> _What you will do_: From the listing, collect all lines containing the word "compression".
++++ Supplied entries ++++
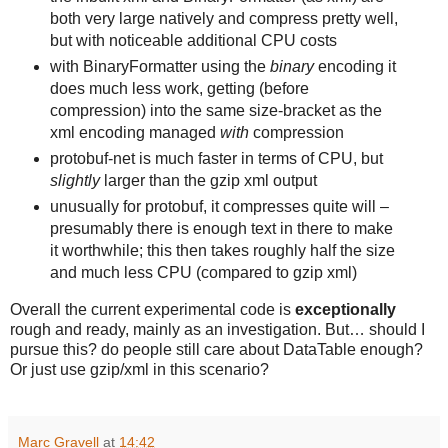
both very large natively and compress pretty well,
but with noticeable additional CPU costs
with BinaryFormatter using the
binary
encoding it
does much less work, getting (before
compression) into the same size-bracket as the
xml
encoding managed
with
compression
protobuf-net is much faster in terms of CPU, but
slightly
larger than the gzip xml output
unusually for protobuf, it compresses quite will –
presumably there is enough text in there to make
it worthwhile; this then takes roughly half the size
and much less CPU (compared to gzip xml)
Overall the current experimental code is
exceptionally
rough and ready, mainly as an investigation. But… should I
pursue this? do people still care about DataTable enough?
Or just use gzip/xml in this scenario?
Marc Gravell
at
14:42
++++
> _Reply_:
compression) into the same size-bracket as the
compression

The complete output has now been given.